Israeli Prime Minister Benjamin Netanyahu visited Berlin for talks on Iran and other issues on Thursday, leaving back home a crisis over a judicial overhaul by his far-right coalition that has triggered mass protests in recent weeks.
Netanyahu met Chancellor Olaf Scholz, who is seeking to reaffirm support for Israel while also conveying German unhappiness with Netanyahu’s plans. The Israeli government’s drive to limit Supreme Court powers while increasing its own power in selecting judges has caused alarm at home and abroad about the country’s democratic checks and balances.
Parts of Berlin were cordoned off to traffic as police geared up for protests in the German capital against the Israeli leader’s visit. Netanyahu has already shortened his trip amid security concerns.
Netanyahu and Scholz jointly visited Berlin’s Gleis 17, or track 17 from where more than 50,000 Jews were deported by train to the Nazi concentration camps between 1941 and 1945.

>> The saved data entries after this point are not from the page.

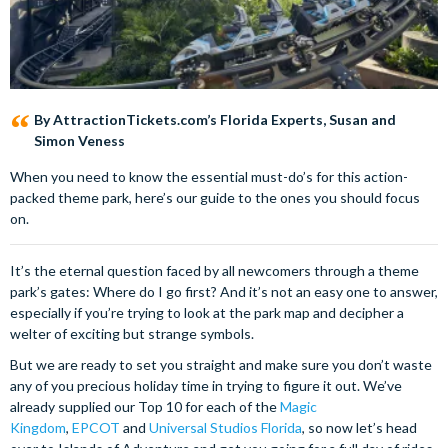
By AttractionTickets.com’s Florida Experts, Susan and
Simon Veness
When you need to know the essential must-do’s for this action-
packed theme park, here’s our guide to the ones you should focus
on.
It’s the eternal question faced by all newcomers through a theme
park’s gates: Where do I go first? And it’s not an easy one to answer,
especially if you’re trying to look at the park map and decipher a
welter of exciting but strange symbols.
But we are ready to set you straight and make sure you don’t waste
any of you precious holiday time in trying to figure it out. We’ve
already supplied our Top 10 for each of the
Magic
Kingdom
,
EPCOT
and
Universal Studios Florida
, so now let’s head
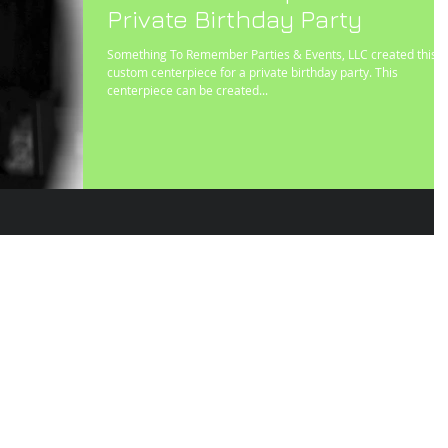
Private Birthday Party
Something To Remember Parties & Events, LLC created this
custom centerpiece for a private birthday party. This
centerpiece can be created...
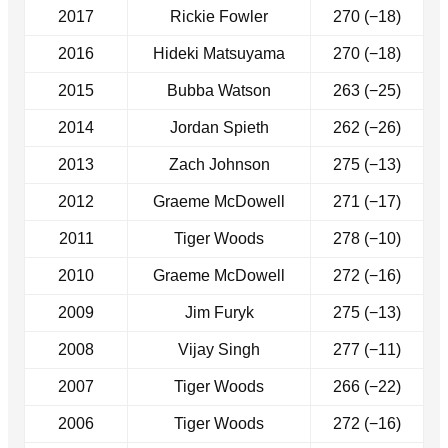
2017
Rickie Fowler
270 (−18)
2016
Hideki Matsuyama
270 (−18)
2015
Bubba Watson
263 (−25)
2014
Jordan Spieth
262 (−26)
2013
Zach Johnson
275 (−13)
2012
Graeme McDowell
271 (−17)
2011
Tiger Woods
278 (−10)
2010
Graeme McDowell
272 (−16)
2009
Jim Furyk
275 (−13)
2008
Vijay Singh
277 (−11)
2007
Tiger Woods
266 (−22)
2006
Tiger Woods
272 (−16)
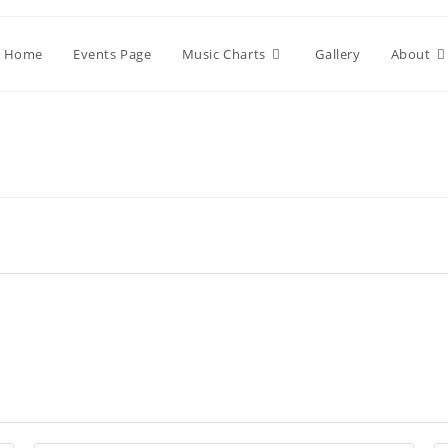
Home
Events Page
Music Charts
Gallery
About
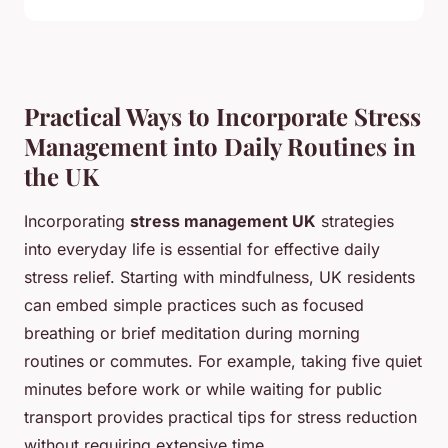
Practical Ways to Incorporate Stress
Management into Daily Routines in
the UK
Incorporating
stress management UK
strategies
into everyday life is essential for effective daily
stress relief. Starting with mindfulness, UK residents
can embed simple practices such as focused
breathing or brief meditation during morning
routines or commutes. For example, taking five quiet
minutes before work or while waiting for public
transport provides practical tips for stress reduction
without requiring extensive time.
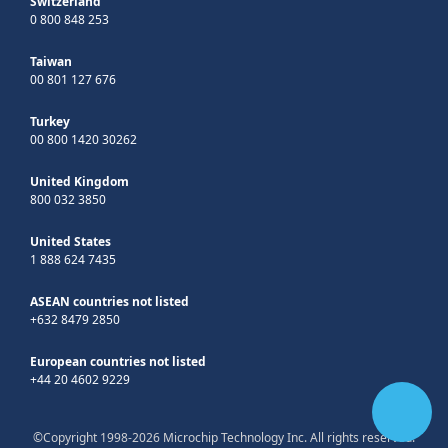
Switzerland
0 800 848 253
Taiwan
00 801 127 676
Turkey
00 800 1420 30262
United Kingdom
800 032 3850
United States
1 888 624 7435
ASEAN countries not listed
+632 8479 2850
European countries not listed
+44 20 4602 9229
©Copyright 1998-2026 Microchip Technology Inc. All rights reserved.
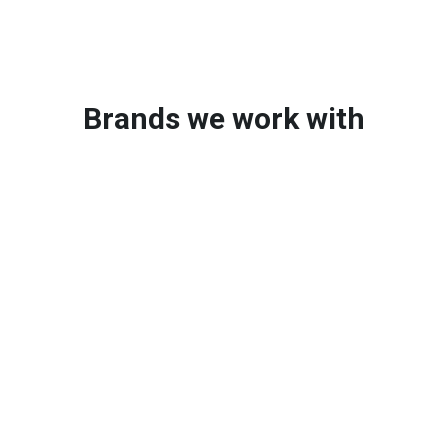
Brands we work with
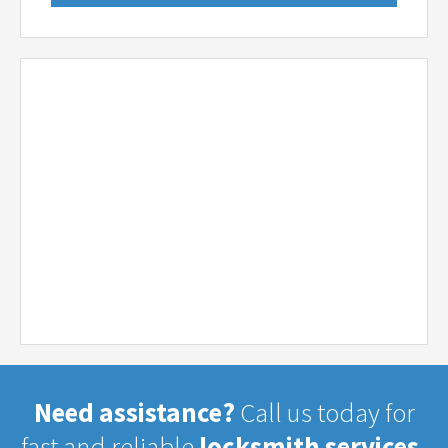
Need assistance?
Call us today for
fast and reliable
locksmith services.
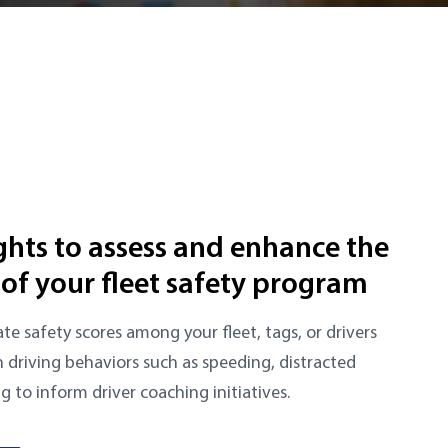
ights to assess and enhance the
 of your fleet safety program
te safety scores among your fleet, tags, or drivers
n driving behaviors such as speeding, distracted
ng to inform driver coaching initiatives.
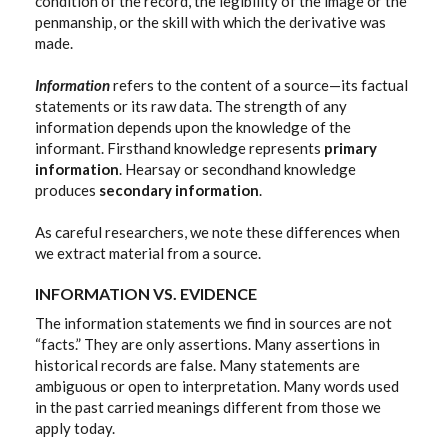
condition of the record, the legibility of the image or the
penmanship, or the skill with which the derivative was
made.
Information
refers to the content of a source—its factual
statements or its raw data. The strength of any
information depends upon the knowledge of the
informant. Firsthand knowledge represents
primary
information
. Hearsay or secondhand knowledge
produces
secondary information
.
As careful researchers, we note these differences when
we extract material from a source.
INFORMATION VS. EVIDENCE
The information statements we find in sources are not
“facts.” They are only assertions. Many assertions in
historical records are false. Many statements are
ambiguous or open to interpretation. Many words used
in the past carried meanings different from those we
apply today.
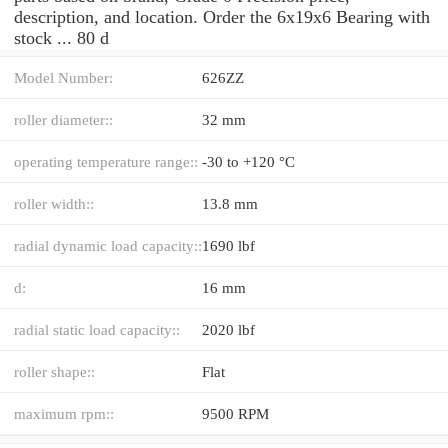
description, and location. Order the 6x19x6 Bearing with
stock ... 80 d
Model Number:
626ZZ
roller diameter::
32 mm
operating temperature range::
-30 to +120 °C
roller width::
13.8 mm
radial dynamic load capacity::
1690 lbf
d:
16 mm
radial static load capacity::
2020 lbf
roller shape::
Flat
maximum rpm::
9500 RPM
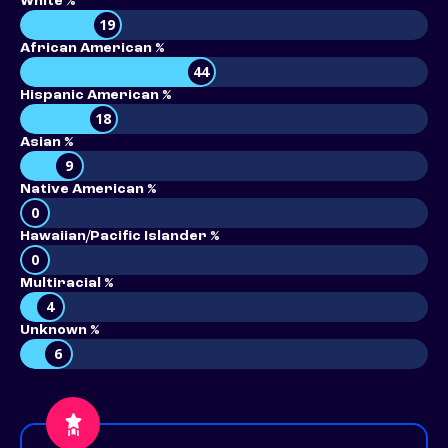
White %
19
African American %
44
Hispanic American %
18
Asian %
9
Native American %
0
Hawaiian/Pacific Islander %
0
Multiracial %
4
Unknown %
6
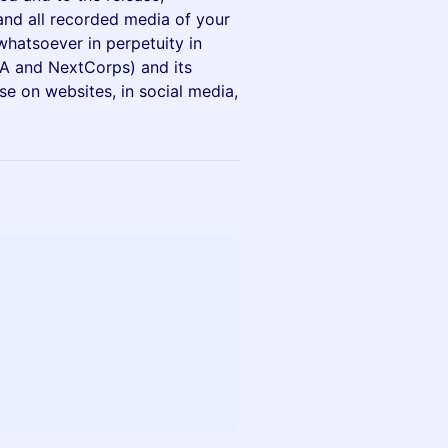
 and all recorded media of your
hatsoever in perpetuity in
A and NextCorps) and its
use on websites, in social media,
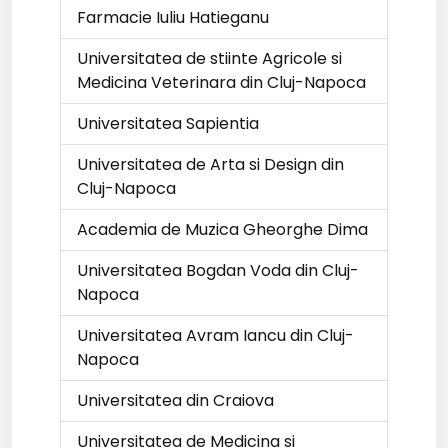
Farmacie Iuliu Hatieganu
Universitatea de stiinte Agricole si
Medicina Veterinara din Cluj-Napoca
Universitatea Sapientia
Universitatea de Arta si Design din
Cluj-Napoca
Academia de Muzica Gheorghe Dima
Universitatea Bogdan Voda din Cluj-
Napoca
Universitatea Avram Iancu din Cluj-
Napoca
Universitatea din Craiova
Universitatea de Medicina si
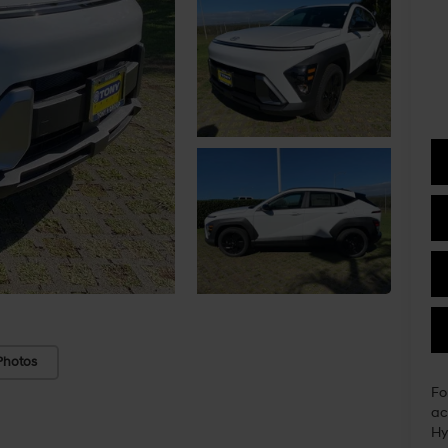
Photos
Fo
ac
Hy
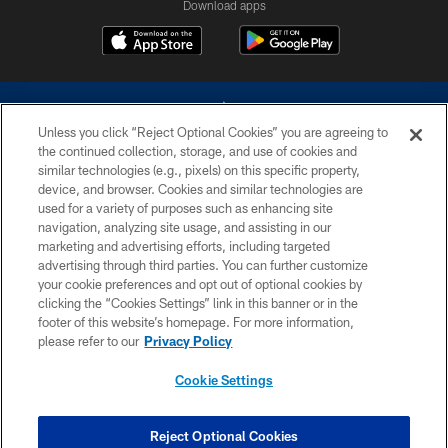
Download apps
Unless you click “Reject Optional Cookies” you are agreeing to
the continued collection, storage, and use of cookies and
similar technologies (e.g., pixels) on this specific property,
device, and browser. Cookies and similar technologies are
©2026 Dallas Cowboys. All rights reserved. Do not duplicate in any form
without permission of the Dallas Cowboys. The Dallas Cowboys
used for a variety of purposes such as enhancing site
Cheerleaders will not initiate contact with any person to request personal or
navigation, analyzing site usage, and assisting in our
financial information.
marketing and advertising efforts, including targeted
advertising through third parties. You can further customize
PRIVACY POLICY
your cookie preferences and opt out of optional cookies by
clicking the “Cookies Settings” link in this banner or in the
ACCESSIBILITY
footer of this website’s homepage. For more information,
SITE MAP
please refer to our
Privacy Policy
AD CHOICES
Cookie Settings
YOUR PRIVACY CHOICES
COOKIE SETTINGS
Reject Optional Cookies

The sombre ceremony contrasted with the eruption of new protests in Israel. Flag-waving demonstrators marched through the streets and disrupted traffic, and overnight protesters painted a symbolic red line along roads to the Supreme Court.
Netanyahu wants the meeting with Scholz to focus on efforts to prevent Iran from obtaining nuclear weapons. Germany also wants to discuss the implications of last week’s surprise reconciliation between Iran and Saudi Arabia.
Germany has already signalled its unhappiness with the planned judicial changes, which could also introduce the death penalty.
“I don’t want to hide the fact that we abroad are worried about some legislative projects in Israel,” Foreign Minister Annalena Baerbock said at a joint press conference with Israeli Foreign Minister Eli Cohen in Berlin last month.
“One of the values that unites us is the protection of rule of law principles, such as the independence of the judiciary,” she said, adding: “We are particularly concerned about the plan to introduce the death penalty.”
Netanyahu, who is on trial for corruption charges that he denies, says the changes will strengthen democracy and boost business. Members of his coalition driving the overhaul hope to win parliament’s final approval of it by April 2.
Scholz’s government wants to underscore support for Israel and Germany recognising its responsibility for the Holocaust. But Gabriela Heinrich, a senior lawmaker in Scholz’s SPD party said blunt messages were needed.
“Precisely because of our deep friendship with Israel, German politicians are obliged not to mince words when it comes to concerns about the Israeli government’s actions,” Heinrich, the head of the German-Israeli parliamentary group, told Reuters.
The head of the Central Council of Jews in Germany, Josef Schuster, also expressed concern over the judicial overhaul, saying that “a dismantling of democratic structures would also not be acceptable for the Jewish community outside of Israel”.
Thursday’s talks will likely touch on Germany’s wish to buy the Israeli-made Arrow-3 anti-ballistic missile defence system as part of a European shield that Berlin wants to establish with other countries.
Traffic in Berlin’s government district was severely restricted in the morning. Bridges over the river Spree were partially closed and guarded by armed police.